Extracted records
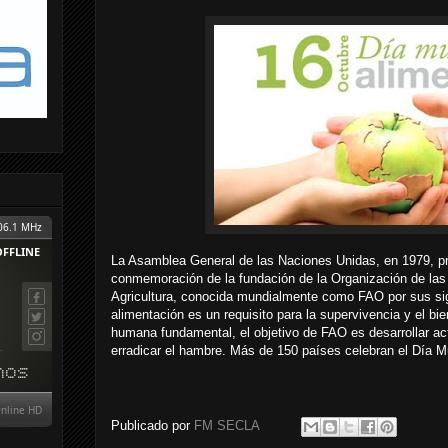
La Asamblea General de las Naciones Unidas, en 1979, pr
conmemoración de la fundación de la Organización de las 
Agricultura, conocida mundialmente como FAO por sus sig
alimentación es un requisito para la supervivencia y el b
humana fundamental, el objetivo de FAO es desarrollar ac
erradicar el hambre. Más de 150 países celebran el Día Mu
Publicado por
FM SECLA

Exercise directions: All pictures are to be dropped, and the records above returned exactly.

Completed exercise:
La Asamblea General de las Naciones Unidas, en 1979, pr
conmemoración de la fundación de la Organización de las 
Agricultura, conocida mundialmente como FAO por sus sig
alimentación es un requisito para la supervivencia y el b
humana fundamental, el objetivo de FAO es desarrollar ac
erradicar el hambre. Más de 150 países celebran el Día Mu
Publicado por
FM SECLA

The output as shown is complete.